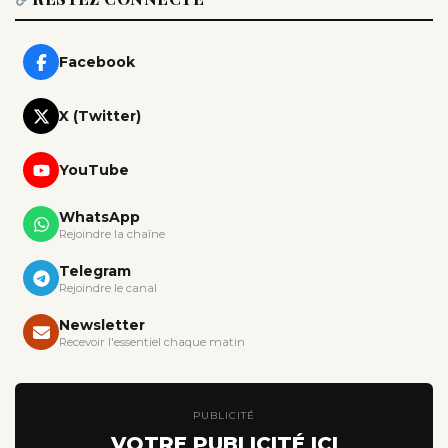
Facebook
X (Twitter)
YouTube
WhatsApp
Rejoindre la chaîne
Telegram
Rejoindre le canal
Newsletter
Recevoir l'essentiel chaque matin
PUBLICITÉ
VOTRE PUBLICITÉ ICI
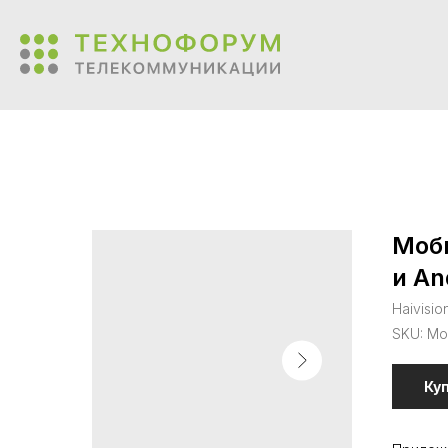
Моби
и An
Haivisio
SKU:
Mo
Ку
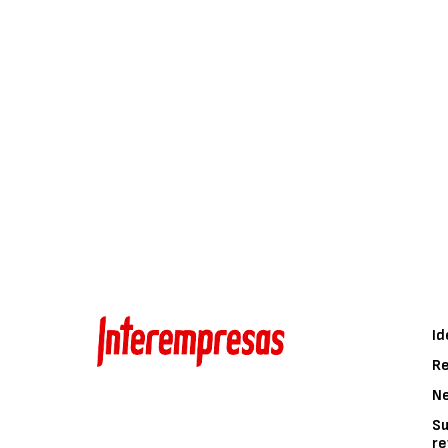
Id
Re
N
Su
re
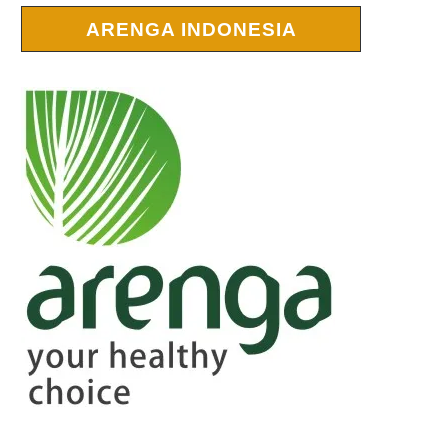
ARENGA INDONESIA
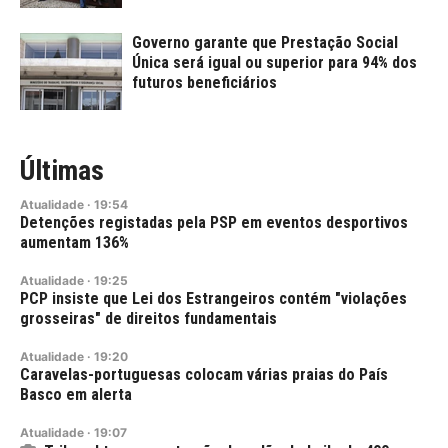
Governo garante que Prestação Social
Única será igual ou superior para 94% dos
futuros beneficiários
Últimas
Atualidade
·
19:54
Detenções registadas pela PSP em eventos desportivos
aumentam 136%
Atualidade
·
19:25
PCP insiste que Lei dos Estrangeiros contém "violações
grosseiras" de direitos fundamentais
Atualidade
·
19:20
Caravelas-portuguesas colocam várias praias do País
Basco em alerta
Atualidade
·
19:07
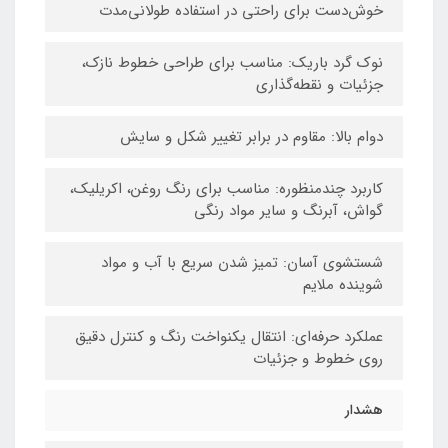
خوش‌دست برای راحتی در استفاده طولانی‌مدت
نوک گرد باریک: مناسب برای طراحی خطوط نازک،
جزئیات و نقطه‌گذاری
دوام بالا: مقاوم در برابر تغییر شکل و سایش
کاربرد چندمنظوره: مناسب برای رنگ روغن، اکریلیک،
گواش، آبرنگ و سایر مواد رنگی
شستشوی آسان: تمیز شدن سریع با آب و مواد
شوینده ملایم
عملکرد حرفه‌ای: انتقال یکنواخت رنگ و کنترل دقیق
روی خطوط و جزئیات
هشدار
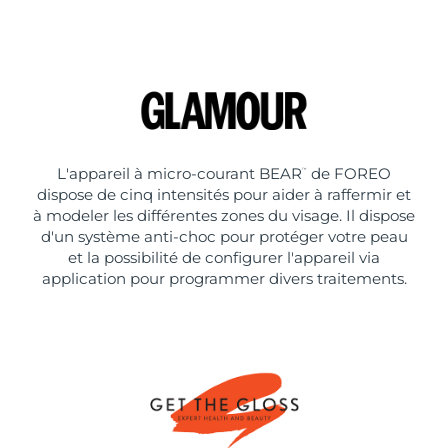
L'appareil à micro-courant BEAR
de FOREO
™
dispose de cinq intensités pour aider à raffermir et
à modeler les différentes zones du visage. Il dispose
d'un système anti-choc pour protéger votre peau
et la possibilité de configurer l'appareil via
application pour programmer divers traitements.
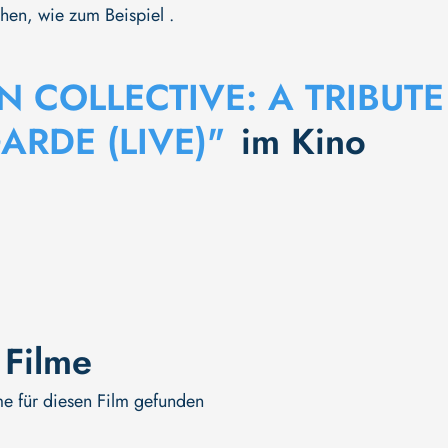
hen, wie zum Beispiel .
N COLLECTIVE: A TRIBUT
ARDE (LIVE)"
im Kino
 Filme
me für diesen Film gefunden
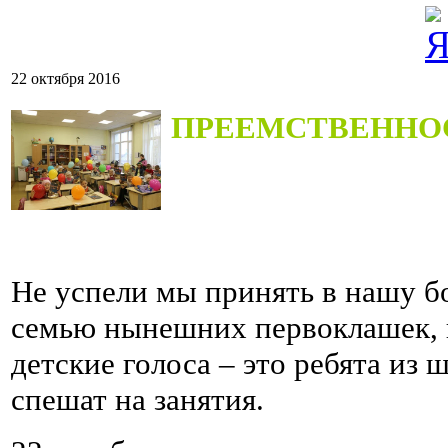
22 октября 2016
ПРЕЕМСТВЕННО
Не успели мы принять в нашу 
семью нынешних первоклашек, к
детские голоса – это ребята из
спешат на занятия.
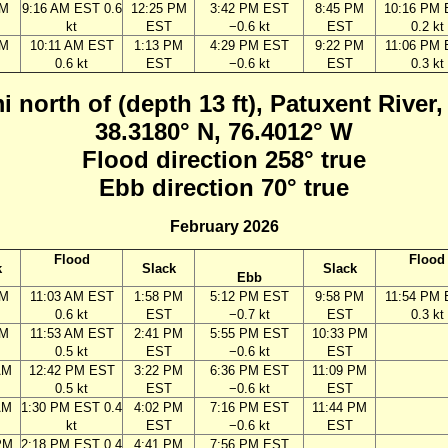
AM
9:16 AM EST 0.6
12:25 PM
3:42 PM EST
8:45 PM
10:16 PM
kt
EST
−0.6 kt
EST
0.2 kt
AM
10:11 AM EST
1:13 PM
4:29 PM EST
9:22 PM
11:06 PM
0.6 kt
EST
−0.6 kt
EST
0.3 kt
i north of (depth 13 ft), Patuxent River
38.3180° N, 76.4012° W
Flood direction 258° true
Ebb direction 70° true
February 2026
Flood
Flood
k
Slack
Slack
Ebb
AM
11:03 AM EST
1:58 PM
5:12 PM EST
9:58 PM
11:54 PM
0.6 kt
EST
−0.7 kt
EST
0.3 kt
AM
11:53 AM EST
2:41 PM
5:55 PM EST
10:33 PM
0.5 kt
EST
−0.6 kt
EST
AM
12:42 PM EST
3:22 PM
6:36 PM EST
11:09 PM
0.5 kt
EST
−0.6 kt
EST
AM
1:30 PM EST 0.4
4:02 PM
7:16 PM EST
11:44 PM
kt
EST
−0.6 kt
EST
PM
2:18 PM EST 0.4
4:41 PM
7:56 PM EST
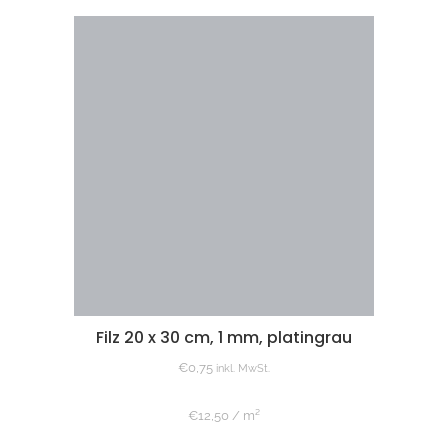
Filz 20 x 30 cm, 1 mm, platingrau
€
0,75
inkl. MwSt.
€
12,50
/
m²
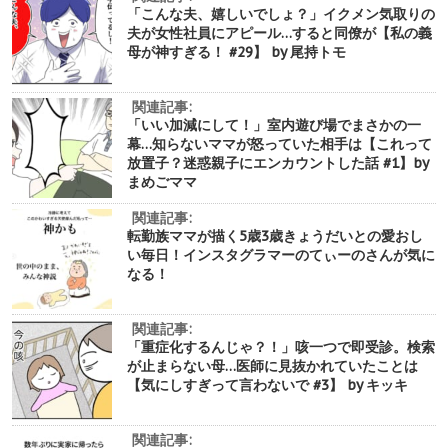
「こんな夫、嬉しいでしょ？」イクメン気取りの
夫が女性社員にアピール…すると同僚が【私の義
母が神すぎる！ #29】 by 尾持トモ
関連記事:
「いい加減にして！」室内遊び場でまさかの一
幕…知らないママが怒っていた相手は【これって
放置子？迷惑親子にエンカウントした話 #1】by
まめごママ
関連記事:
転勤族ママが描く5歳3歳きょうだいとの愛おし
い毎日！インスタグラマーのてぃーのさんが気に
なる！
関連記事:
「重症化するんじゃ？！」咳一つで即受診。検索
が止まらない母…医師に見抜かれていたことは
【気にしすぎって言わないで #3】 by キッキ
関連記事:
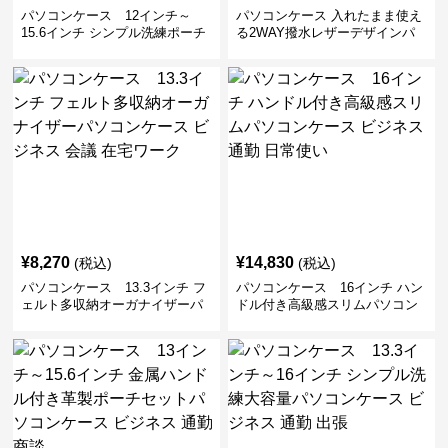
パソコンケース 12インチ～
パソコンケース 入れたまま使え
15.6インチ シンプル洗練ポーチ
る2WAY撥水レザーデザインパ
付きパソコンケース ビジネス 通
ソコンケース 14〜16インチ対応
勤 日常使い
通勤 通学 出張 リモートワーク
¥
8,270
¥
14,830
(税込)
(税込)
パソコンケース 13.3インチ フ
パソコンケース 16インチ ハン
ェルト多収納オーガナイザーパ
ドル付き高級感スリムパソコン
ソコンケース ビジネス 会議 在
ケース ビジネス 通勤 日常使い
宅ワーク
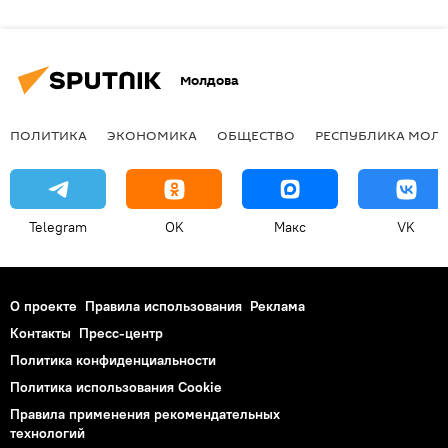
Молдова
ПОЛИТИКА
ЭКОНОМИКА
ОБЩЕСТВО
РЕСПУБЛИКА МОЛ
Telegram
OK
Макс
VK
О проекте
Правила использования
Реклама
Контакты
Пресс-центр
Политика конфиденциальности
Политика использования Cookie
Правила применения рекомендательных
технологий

■ ■ ■

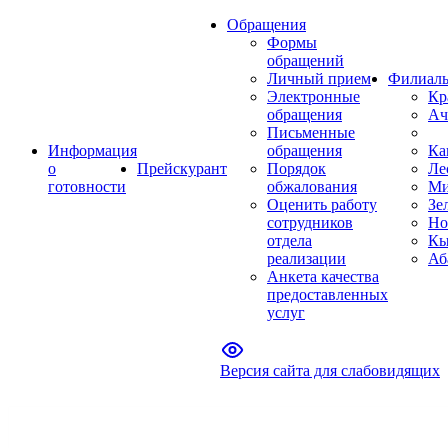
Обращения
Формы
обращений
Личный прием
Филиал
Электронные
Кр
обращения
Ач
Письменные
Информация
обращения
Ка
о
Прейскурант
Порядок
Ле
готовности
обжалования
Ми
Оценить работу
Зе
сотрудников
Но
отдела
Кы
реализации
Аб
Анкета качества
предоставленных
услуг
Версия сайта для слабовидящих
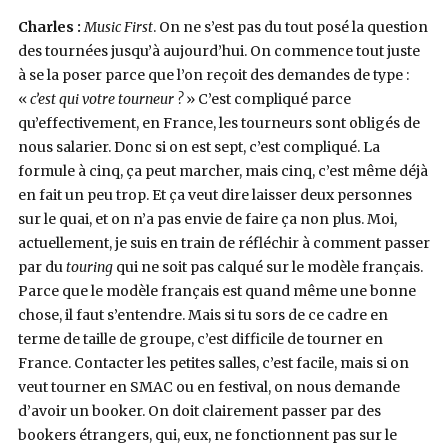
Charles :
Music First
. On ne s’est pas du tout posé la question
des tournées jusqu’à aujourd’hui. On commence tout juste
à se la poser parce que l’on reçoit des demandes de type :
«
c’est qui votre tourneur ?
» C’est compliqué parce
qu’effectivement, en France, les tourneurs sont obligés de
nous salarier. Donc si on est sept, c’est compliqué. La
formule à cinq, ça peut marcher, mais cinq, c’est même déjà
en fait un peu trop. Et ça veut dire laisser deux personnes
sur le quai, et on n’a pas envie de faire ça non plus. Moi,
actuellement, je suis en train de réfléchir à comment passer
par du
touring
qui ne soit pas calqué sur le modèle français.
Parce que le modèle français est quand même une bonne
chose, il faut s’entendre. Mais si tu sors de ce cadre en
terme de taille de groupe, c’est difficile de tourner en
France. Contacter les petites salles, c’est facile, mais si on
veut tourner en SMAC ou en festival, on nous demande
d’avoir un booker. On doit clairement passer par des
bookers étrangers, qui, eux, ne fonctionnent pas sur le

■ ■ ■

Go through the records and gather the lines that hold "dispose".

dispose de cinq intensités pour aider à raffermir et
à modeler les différentes zones du visage. Il dispose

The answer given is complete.